No caso de “Blue Girl”, não há entrevistas, ou mesmo retrata uma história factual*, as cenas são enquadradas e encenadas, mas é um filme que fala essencialmente sobre a realidade. Não é coincidência que a protagonista é chamada de “Blue Girl”, apaixonada por futebol e ciente do motivo de não ter direitos no lugar onde vive, ela representa essencialmente a ativista que se matou para mulheres poderem frequentar estádios.
Ao final do filme, as crianças têm um novo time para torcer, o seu próprio. Para eles, é o time que simboliza todos os países e jogadores que amam, por isso decoram o seu campo com bandeiras dos 32 países que jogaram a Copa do Mundo de 2018 e mais fotos dos seus ídolos como Pelé, Maradona, Mané e Salah, que também são referenciados no seu jogo. Sem uniformes, eles escrevem nas costas seus números e nomes como Mbape e Kroos. Além das histórias o filme traz méritos como a fotografia perfeita, que aproveita as paisagens excepcionais do local e mistura com closes lindos das crianças e ousadas mudanças de foco que revelam as meninas em plano de fundo, demonstrando a relação que “Blue Girl” aponta. Além disso, as cores vivas que os personagens usam em contraste com o cinza da cidade e o marrom e verde das montanhas trazem verdadeiras pinturas. O roteiro é poético e rima com as imagens geradas pela câmera vistas através dos olhos das crianças.

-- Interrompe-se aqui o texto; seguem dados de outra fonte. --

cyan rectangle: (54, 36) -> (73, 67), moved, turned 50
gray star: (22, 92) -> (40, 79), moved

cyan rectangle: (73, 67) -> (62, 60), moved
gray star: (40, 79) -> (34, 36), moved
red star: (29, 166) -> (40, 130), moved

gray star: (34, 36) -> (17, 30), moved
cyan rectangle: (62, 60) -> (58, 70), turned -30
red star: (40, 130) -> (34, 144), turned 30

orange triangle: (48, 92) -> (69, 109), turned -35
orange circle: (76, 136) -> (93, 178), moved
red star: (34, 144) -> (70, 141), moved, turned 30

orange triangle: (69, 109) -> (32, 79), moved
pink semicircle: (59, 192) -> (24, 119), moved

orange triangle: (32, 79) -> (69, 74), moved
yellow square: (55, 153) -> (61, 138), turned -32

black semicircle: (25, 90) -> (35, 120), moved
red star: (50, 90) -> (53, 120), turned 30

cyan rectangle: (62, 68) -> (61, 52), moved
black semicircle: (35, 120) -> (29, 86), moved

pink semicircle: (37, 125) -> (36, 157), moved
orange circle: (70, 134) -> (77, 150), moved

É fácil para mim gostar de “Blue Girl”, ele aperta todos meus botões: Estado curdo, Oriente médio, Copa do Mundo e cinema. O que torna essa crítica um tanto glorificadora. Eu entendo quem considerou o filme burocrático, mas, para mim, o que há de mais incrível são os momentos de poucos diálogos em que o grupo se reúne para assistir os jogos da Copa do Mundo ou que tomam banho em um laguinho na montanha. São cenas silenciosas, mas falam tanto sobre um povo que desde sempre reivindica o direito de auto determinação previsto desde 1941 e que, além disso ser negado, se vê numa situação violenta onde quer que esteja. Uma experiência possível em um país tão fechado para denunciar diversos temas relacionados à população curda e às mulheres no país, enquanto documenta a real paixão pelo futebol que esse povo notadamente conserva onde está presente.
Por fim, é uma representação positiva que funciona como uma luz na realidade que esse grupo enfrenta. Concluo com versos da música “Revolution”, da cantora de origem curda-iraniana Helly Luv: “Ao redor do mundo não tenham medo, Venha junto deixe que eles saibam que estamos bem aqui. Queimando nós temos o fogo, poder que você não pode nos negar, Escuridão nunca irá nos levar. Vida longa para todas as nações”.
8.5
*em pesquisas no Google sobre a história da vila curda que construiu um campo de futebol não foram encontrados resultados relacionados.